Dataset entries:

^^^^^^^^

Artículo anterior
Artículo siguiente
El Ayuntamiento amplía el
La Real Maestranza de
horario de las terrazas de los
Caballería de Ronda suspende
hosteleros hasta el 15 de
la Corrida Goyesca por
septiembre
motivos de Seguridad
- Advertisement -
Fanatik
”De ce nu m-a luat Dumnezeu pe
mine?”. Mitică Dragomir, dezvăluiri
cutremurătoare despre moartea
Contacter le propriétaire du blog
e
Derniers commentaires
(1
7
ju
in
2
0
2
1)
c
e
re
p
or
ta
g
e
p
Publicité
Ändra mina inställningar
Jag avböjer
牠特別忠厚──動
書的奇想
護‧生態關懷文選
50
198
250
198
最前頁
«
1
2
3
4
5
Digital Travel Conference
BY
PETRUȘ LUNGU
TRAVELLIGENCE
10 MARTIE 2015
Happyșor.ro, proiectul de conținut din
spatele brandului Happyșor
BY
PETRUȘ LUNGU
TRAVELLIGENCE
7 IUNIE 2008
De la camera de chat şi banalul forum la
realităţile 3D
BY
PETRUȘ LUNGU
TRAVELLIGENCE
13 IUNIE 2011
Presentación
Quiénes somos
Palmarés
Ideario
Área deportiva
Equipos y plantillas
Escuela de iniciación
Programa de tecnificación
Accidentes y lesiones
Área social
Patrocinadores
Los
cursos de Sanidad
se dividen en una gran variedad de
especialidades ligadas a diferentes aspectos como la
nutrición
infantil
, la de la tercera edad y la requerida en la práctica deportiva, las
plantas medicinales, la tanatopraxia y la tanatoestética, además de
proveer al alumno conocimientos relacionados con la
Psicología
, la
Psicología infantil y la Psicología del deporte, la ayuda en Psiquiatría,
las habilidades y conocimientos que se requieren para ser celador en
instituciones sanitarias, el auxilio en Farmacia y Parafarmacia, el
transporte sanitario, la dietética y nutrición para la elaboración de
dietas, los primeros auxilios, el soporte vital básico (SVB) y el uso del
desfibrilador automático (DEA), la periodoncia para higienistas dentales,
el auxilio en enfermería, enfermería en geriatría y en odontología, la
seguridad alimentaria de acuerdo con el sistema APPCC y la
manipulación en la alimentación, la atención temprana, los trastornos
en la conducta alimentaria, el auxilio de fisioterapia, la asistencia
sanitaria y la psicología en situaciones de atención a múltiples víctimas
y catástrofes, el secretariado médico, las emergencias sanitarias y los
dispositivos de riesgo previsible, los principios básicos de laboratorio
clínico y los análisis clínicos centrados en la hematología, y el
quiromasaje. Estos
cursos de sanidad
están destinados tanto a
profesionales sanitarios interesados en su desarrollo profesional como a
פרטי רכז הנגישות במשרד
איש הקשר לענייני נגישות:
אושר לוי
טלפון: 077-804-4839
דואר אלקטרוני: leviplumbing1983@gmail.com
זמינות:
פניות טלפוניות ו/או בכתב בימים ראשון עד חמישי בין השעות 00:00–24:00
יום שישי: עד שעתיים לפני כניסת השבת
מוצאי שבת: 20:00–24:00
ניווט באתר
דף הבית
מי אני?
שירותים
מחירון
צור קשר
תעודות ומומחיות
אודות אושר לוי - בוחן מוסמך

^^^^^^^^

From the records above, transcribe exactly the run of lines that opens with the line holding "Derniers commentaires" and closes with the line holding "7 IUNIE 2008", both included.

Output below
Derniers commentaires
(1
7
ju
in
2
0
2
1)
c
e
re
p
or
ta
g
e
p
Publicité
Ändra mina inställningar
Jag avböjer
牠特別忠厚──動
書的奇想
護‧生態關懷文選
50
198
250
198
最前頁
«
1
2
3
4
5
Digital Travel Conference
BY
PETRUȘ LUNGU
TRAVELLIGENCE
10 MARTIE 2015
Happyșor.ro, proiectul de conținut din
spatele brandului Happyșor
BY
PETRUȘ LUNGU
TRAVELLIGENCE
7 IUNIE 2008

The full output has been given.